1. Allgemeine Wartung von GC-Stämme

  1. N. Gonorrhoeae Stämme Streifen auf GCK-Agar mit 1 % Kellogg ergänzt18 (Tabelle 1, Tabelle 2) aus den Beständen der Gefrierschrank und inkubieren Sie 37 ° C mit 5 % CO2 für 16-18 h Nutzung MS11 Ausdruck Phase-Variable Opa (MS11Opa +), keine Opa (MS11ΔOpa), oder einen abgeschnittenen LOS (MS11ΔLgtE).
  2. Wählen Sie sorgfältig Pili negative (Kolonie ohne dunkle Kante) oder positiv (Kolonie mit dunklen Rand) Kolonien aus jedem Stamm basierend auf Kolonie Morphologie19 mit einem sezierenden Lichtmikroskop und Streifen auf einen neuen GCK-Teller.
  3. Inkubation bei 37 ° C mit 5 % CO2 für 16-18 Uhr vor dem Gebrauch.

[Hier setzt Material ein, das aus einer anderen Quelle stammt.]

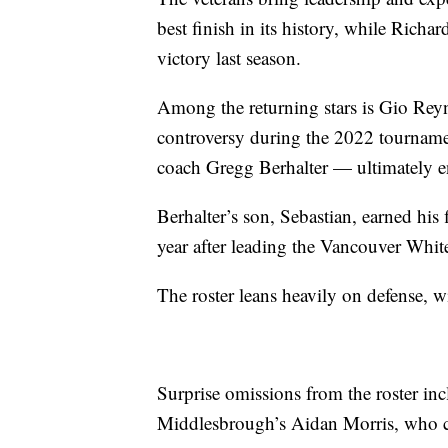
best finish in its history, while Rich
victory last season.
Among the returning stars is Gio Reyn
controversy during the 2022 tournamen
coach Gregg Berhalter — ultimately en
Berhalter’s son, Sebastian, earned his
year after leading the Vancouver Whit
The roster leans heavily on defense, wi
Surprise omissions from the roster i
Middlesbrough’s Aidan Morris, who co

(2) Lebensfähigkeit Quantifizierung der GC Aggregationen

  1. GC mit einem sterilen Applikator zu sammeln. Tupfer GC aus der Platte und wieder auszusetzen GC in vorgewärmten Brühe (GCP, Tabelle 3) ergänzt mit 4,2 % Nahco33 und 1 % Kellogg Lösungen18. Verwenden Sie Spektrophotometrie bei einer Wellenlänge von 650 nm (ein OD-650 1 = ~ 1 x 109 KBE/mL) zur Bestimmung der Konzentration von Bakterien ausgesetzt.
  2. Passen Sie die Konzentration der GC bis ~ 1 x 108 KBE/mL.
  3. Fügen Sie 99 µL bereinigte GC Suspension in Vertiefungen einer 96-Well-Platte.
  4. Inkubieren Sie die Platte für 6 h bei 37 ° C mit 5 % CO2 , die Bakterien zu aggregieren.
  5. Fügen Sie 1 µL serielle verdünnten Ceftriaxon (1000, 100, 50, 25, 12,5, 6.2, 3.1, 1,5, 0,8, 0,4, 0,2 µg/mL) in jede Vertiefung. Lassen Sie einige Brunnen unbehandelt als Kontrollen dienen.
  6. Inkubieren Sie die Platte für 24 h bei 37 ° C mit 5 % CO2.
  7. Beschallen Sie die Suspension 3 Mal in jede Vertiefung für 5 s 144 W und 20 kHz.
  8. Fügen Sie 100 µL kommerziell verfügbare ATP Auslastung Glühen Reagenz in jede Vertiefung, pipette- und 3 Mal, und 15 min bei 37 ° C mit 5 % CO2inkubieren.
  9. Vorsichtig 150 µL Gemisch aus jedem Brunnen in einen neuen Brunnen in einer 96-Well schwarz Mikrotestplatte übertragen und Einführung von Luftblasen zu vermeiden.
  10. Messen Sie die Absorption von jedem Bohrloch bei 560 nm mit dem Teller-Reader.
  11. Berechnen Sie die Überlebensrate nach dem Verhältnis der Lesung Lesung aus unbehandelten Brunnen nach seriellen Ceftriaxon-Behandlung erhalten.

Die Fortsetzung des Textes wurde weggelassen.